Twitter: @CarmenFGMQ

La cultura popular hoy ha perdido una gran integrante del barrio más bravo. La vez que la conocí fue un día que tuve la oportunidad de ir al “Safari en Tepito”, un proyecto de teatro que organizaron por allá, me recuerdo caminando como a las 6 de la tarde entre los puestos, que por cierto, a esa hora ya anda oliendo bien sabroso a “mari”, cruzamos varios puestos y llegamos a una de las iglesia donde nos juntamos con otro grupo de espectadores y cambiamos de guía, esa vez Noé Hernández (actor) nos llevó a una unidad habitacional en el mero corazón de Tepito, cuando llegamos nos recibieron con un caballito de tequila, así derecho y toda la cosa me lo tomé. Cuando entramos en medio de la sala un cuerpo cubierto por una sábana reposaba, nos sentamos alrededor y mientras Noé hacía unos rituales de “limpia”, vimos como poco a poco el cuerpo que estaba cubierto se movía y de repente frente a nuestros ojos se levantó el cuerpo de La Verdolaga Enmascarada, quien habló muy clarito de cómo hay que ser cabrona y no nada más pendeja y peleonera.

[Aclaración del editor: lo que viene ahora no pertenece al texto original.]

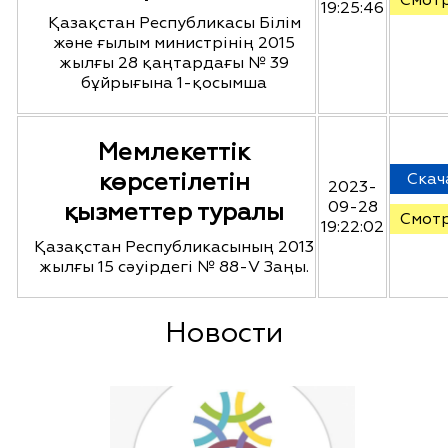
Смот
19:25:46
Қазақстан Республикасы Білім
және ғылым министрінің 2015
жылғы 28 қаңтардағы № 39
бұйрығына 1-қосымша
Мемлекеттік
көрсетілетін
Скач
2023-
қызметтер туралы
09-28
Смот
19:22:02
Қазақстан Республикасының 2013
жылғы 15 сәуірдегі № 88-V Заңы.
Новости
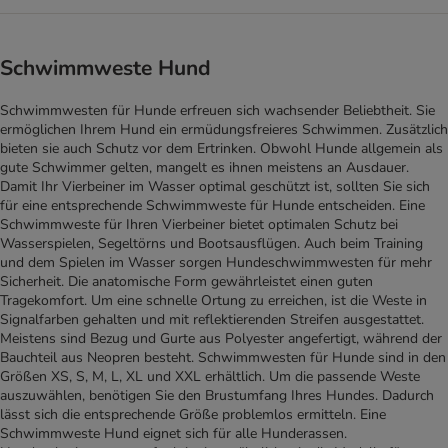
Schwimmweste Hund
Schwimmwesten für Hunde erfreuen sich wachsender Beliebtheit. Sie
ermöglichen Ihrem Hund ein ermüdungsfreieres Schwimmen. Zusätzlich
bieten sie auch Schutz vor dem Ertrinken. Obwohl Hunde allgemein als
gute Schwimmer gelten, mangelt es ihnen meistens an Ausdauer.
Damit Ihr Vierbeiner im Wasser optimal geschützt ist, sollten Sie sich
für eine entsprechende Schwimmweste für Hunde entscheiden. Eine
Schwimmweste für Ihren Vierbeiner bietet optimalen Schutz bei
Wasserspielen, Segeltörns und Bootsausflügen. Auch beim Training
und dem Spielen im Wasser sorgen Hundeschwimmwesten für mehr
Sicherheit. Die anatomische Form gewährleistet einen guten
Tragekomfort. Um eine schnelle Ortung zu erreichen, ist die Weste in
Signalfarben gehalten und mit reflektierenden Streifen ausgestattet.
Meistens sind Bezug und Gurte aus Polyester angefertigt, während der
Bauchteil aus Neopren besteht. Schwimmwesten für Hunde sind in den
Größen XS, S, M, L, XL und XXL erhältlich. Um die passende Weste
auszuwählen, benötigen Sie den Brustumfang Ihres Hundes. Dadurch
lässt sich die entsprechende Größe problemlos ermitteln. Eine
Schwimmweste Hund eignet sich für alle Hunderassen.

Fotografía de Maricarmen Farfán de Gante

Lourdes nos relató las balaceras, los operativos donde llegan los cerdos y se chingan todo, las redadas, los acompañamientos de las otras compañeras del barrio cuando les encarcelaban a los hijos, cuando se armaban las balaceras y sabías que la libraste porque la bala pasó por la pared de tu casa pero no te dio, ella nos relataba con esa voz rasposa como se la había tenido que rifar y dice orgullosa que Tepito existe porque resiste y las que lo sostienen son las mujeres, porque ya han pasado cierta etapa donde el amor romántico las sometía, donde se daba todo y te dejabas que el marido se emborrachara con el dinero que ganaste trabajando. Así que Lourdes decía mientras nos invitaba frijoles y tortillitas “yo me desconecté el corazón del fundillo” porque hay que estar conscientes de que el cuerpo necesita y también hay que saber cómo dárselo y saber hacerlo, ese día nos habló de querernos solitas, de aprender a masturbarnos para no andar cogiendo con el equivocado, para no perderte ante un arma que parece de repente muy bonita y luego te quiere presa.
Lourdes más que recordarla por sus albures, yo la recuerdo como la mujer que me enseñó que el término cabrona, nada tiene que ver con la prepotencia sino con la forma aguerrida de amarte y de dar amor, reconocida y querida en el barrio, en bellas artes, en la calle. Ella es una muestra de que hay feminismo sin academias y por instinto de supervivencia.
Querida Reinita Cabrona, buen viaje.